CELL-COUNTING METHOD FOR BLOOD HEMOLYSIS ANALYSIS IN FRAGILITY MEASUREMENT

Abstract

A method of using cell counting to determine how much hemolysis occurs when a sample of red blood cells is subjected to stress, for purposes of either assessing stored blood quality and/or obtaining red blood cell fragility profiles. Cell-counting techniques and technologies can be employed to facilitate and enhance fragility measurements of red blood cells. There are many ways such “counting” can be achieved, including by visually counting each cell appearing under a microscope and projecting an estimated concentration based thereupon, or by utilizing a range of automatable technologies of various means. Using sophisticated image analysis algorithms, some such technologies also provide useful information about cell features or properties such as average size, distribution of sizes or volumes, and viability. Using cell counting to analyze post-stress hemolysis also permits conducting fragility assays without requiring centrifugation or other separation.

Description

FIELD OF THE INVENTION

The present disclosure is in the technical field of medical apparatuses. More particularly, the present disclosure is in the technical field of quality control of stored red blood cell (RBC) units for the blood banking and transfusion industry.

BACKGROUND OF THE INVENTION

This section contains general background material relevant to this continuation-in-part disclosure, which is not necessarily prior art.

Red blood cell (or erythrocyte) membrane fragility can be measured osmotically or mechanically; it involves subjecting a sample of cells to some physical stress and then measuring how much hemolysis occurred as a result of the stress. Fragility profiles can result when this is performed at multiple stress levels, and percentage hemolysis (or lysis) is plotted as the dependent variable thereof. Fragility values, indices or profiles for erythrocytes may be measured for research purposes or for clinical purposes, and the clinical applications can include the fields of blood-banking/transfusion medicine or diagnostic medicine.
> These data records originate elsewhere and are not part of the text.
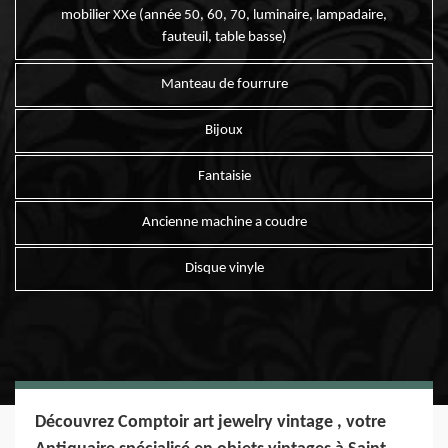
mobilier XXe (année 50, 60, 70, luminaire, lampadaire,
fauteuil, table basse)
Manteau de fourrure
Bijoux
Fantaisie
Ancienne machine a coudre
Disque vinyle
Découvrez Comptoir art jewelry vintage , votre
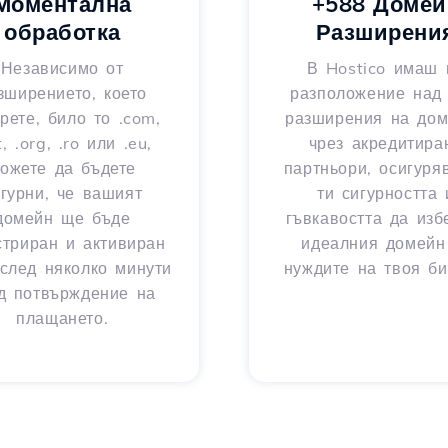
Моментална
+588 Домей
обработка
Разширени
Независимо от
В Hostico имаш 
зширението, което
разположение над
рете, било то .com,
разширения на до
t, .org, .ro или .eu,
чрез акредитира
ожете да бъдете
партньори, осигуря
игурни, че вашият
ти сигурността 
домейн ще бъде
гъвкавостта да из
стриран и активиран
идеалния домейн
след няколко минути
нуждите на твоя би
д потвърждение на
плащането.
BRIEF SUMMARY OF THE INVENTION

This section briefly summarizes the subject matter of this continuation-in-part disclosure.

This present disclosure addresses a specific mode—cell counting—for determining how much hemolysis occurs when a sample of red blood cells is subjected to stress, as part of a fragility measurement, for purposes of either assessing RBC blood product quality and/or obtaining red blood cell fragility profiles (these two uses can overlap, such as when obtaining fragility profiles on stored blood). Note that while the testing itself is always performed in vitro, “blood product quality” can refer to either pre-transfusion or post-transfusion (e.g. drawn from the patient) blood samples, whereby the latter can refer to a test of cell properties' changes within a patient.

“Cell counting” techniques and technologies can be employed to facilitate and enhance certain fragility measurements of red blood cells. Fragility measurements require a step determining how much hemolysis occurs when a sample is subjected to stress; there are different ways this extent-of-hemolysis can be measured, some of which can involve counting cells to determine the concentration of unlysed cells both before and after subjecting them to stress(es) in order to compare. There are also many ways such “counting” can be achieved, including by manually/visually counting cells observed under a microscope and projecting an estimated concentration based upon that, or by utilizing a range of automatable technologies capable of doing so through various means.

Incorporating such approaches into red blood cell fragility measurement can provide a useful means (one that notably avoids the common need for centrifugation) for achieving the hemolysis measurement step in fragility assays targeted toward assessing stored blood quality, and/or in obtaining fragility profiles (in general), as well as enable additional useful information to be obtained which is not available otherwise. For example, some cell-counting technologies also provide information about cell features or properties such as average size, density, or distribution of sizes or volumes.

The scope of the invention is defined by the claims, which are incorporated into this section by reference. A more complete understanding of embodiments on the present disclosure will be afforded to those skilled in the art, as well as the realization of additional advantages thereof, by consideration of the following detailed description of one or more embodiments. Reference will be made to the appended sheets of drawings that will first be described briefly.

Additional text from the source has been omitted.